┌──

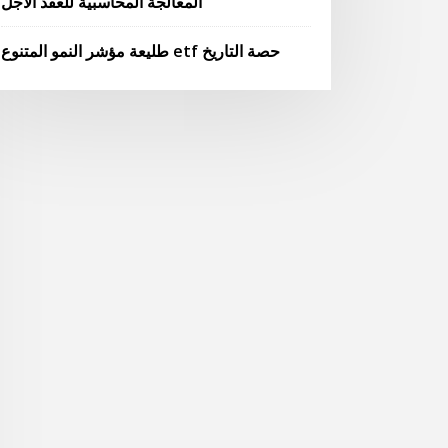
المعالجة المحاسبية للعقد الآجل
طليعة مؤشر النمو المتنوع etf حصة التاريخ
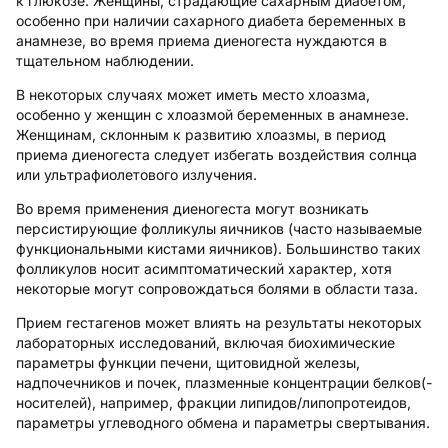
к глюкозе. Женщины, страдающие сахарным диабетом,
особенно при наличии сахарного диабета беременных в
анамнезе, во время приема диеногеста нуждаются в
тщательном наблюдении.
В некоторых случаях может иметь место хлоазма,
особенно у женщин с хлоазмой беременных в анамнезе.
Женщинам, склонным к развитию хлоазмы, в период
приема диеногеста следует избегать воздействия солнца
или ультрафиолетового излучения.
Во время применения диеногеста могут возникать
персистирующие фолликулы яичников (часто называемые
функциональными кистами яичников). Большинство таких
фолликулов носит асимптоматический характер, хотя
некоторые могут сопровождаться болями в области таза.
Прием гестагенов может влиять на результаты некоторых
лабораторных исследований, включая биохимические
параметры функции печени, щитовидной железы,
надпочечников и почек, плазменные концентрации белков(-
носителей), например, фракции липидов/липопротеидов,
параметры углеводного обмена и параметры свертывания.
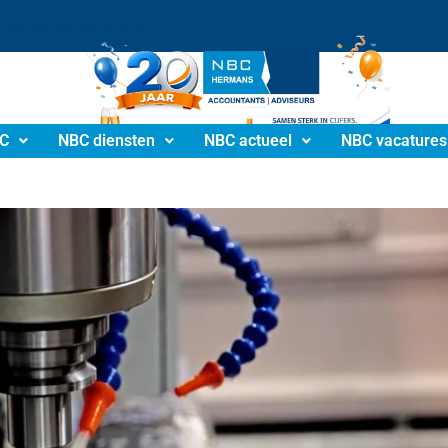
info@nbchermans.nl
C
NBC diensten
NBC actueel
NBC vacatures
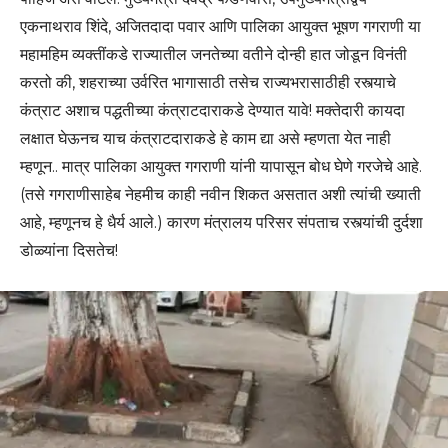
एकनाथराव शिंदे, अजितदादा पवार आणि पालिका आयुक्त भूषण गगराणी या
महामहिम व्यक्तींकडे राज्यातील जनतेच्या वतीने दोन्ही हात जोडून विनंती
करतो की, शहराच्या उर्वरित भागासाठी तसेच राज्यभरासाठीही रस्त्याचे
कंत्राट अशाच पद्धतीच्या कंत्राटदाराकडे देण्यात यावे! मक्तेदारी कायदा
लक्षात घेऊनच याच कंत्राटदाराकडे हे काम द्या असे म्हणता येत नाही
म्हणून.. मात्र पालिका आयुक्त गगराणी यांनी यापासून बोध घेणे गरजेचे आहे.
(तसे गगराणीसाहेब नेहमीच काही नवीन शिकत असतात अशी त्यांची ख्याती
आहे, म्हणूनच हे धैर्य आले.) कारण मंत्रालय परिसर संपताच रस्त्यांची दुर्दशा
डोळ्यांना दिसतेच!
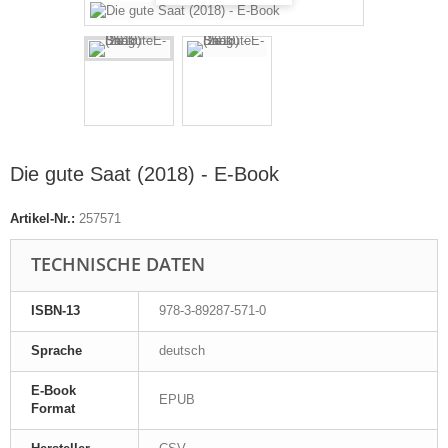
Die gute Saat (2018) - E-Book
Artikel-Nr.:
257571
TECHNISCHE DATEN
ISBN-13
978-3-89287-571-0
Sprache
deutsch
E-Book
EPUB
Format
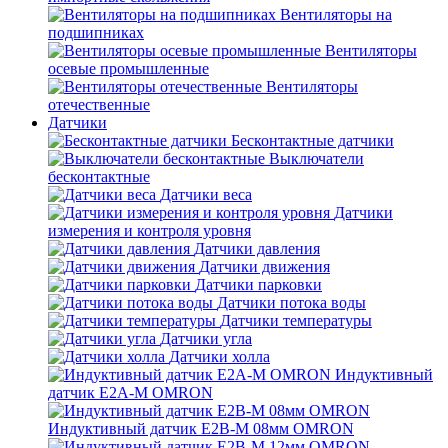
Вентиляторы на
подшипниках
Вентиляторы
осевые промышленные
Вентиляторы
отечественные
Датчики
Бесконтактные датчики
Выключатели
бесконтактные
Датчики веса
Датчики
измерения и контроля уровня
Датчики давления
Датчики движения
Датчики парковки
Датчики потока воды
Датчики температуры
Датчики угла
Датчики холла
Индуктивный
датчик E2A-M OMRON
Индуктивный датчик E2B-M 08мм OMRON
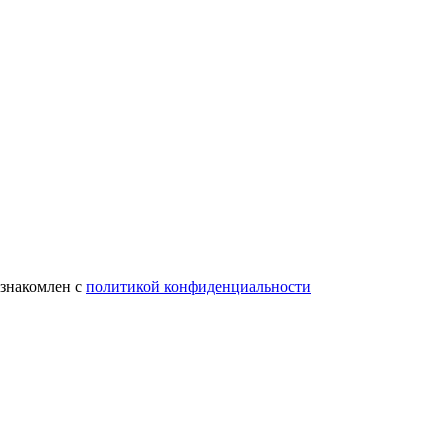
ознакомлен с
политикой конфиденциальности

└──

◆ The task: Transcribe only the lines above that start at the line containing "NBC actueel" and end at the line containing "लक्षात घेऊनच याच". Omit pictures.

◆ Exercise result:
NBC actueel
NBC vacatures
एकनाथराव शिंदे, अजितदादा पवार आणि पालिका आयुक्त भूषण गगराणी या
महामहिम व्यक्तींकडे राज्यातील जनतेच्या वतीने दोन्ही हात जोडून विनंती
करतो की, शहराच्या उर्वरित भागासाठी तसेच राज्यभरासाठीही रस्त्याचे
कंत्राट अशाच पद्धतीच्या कंत्राटदाराकडे देण्यात यावे! मक्तेदारी कायदा
लक्षात घेऊनच याच कंत्राटदाराकडे हे काम द्या असे म्हणता येत नाही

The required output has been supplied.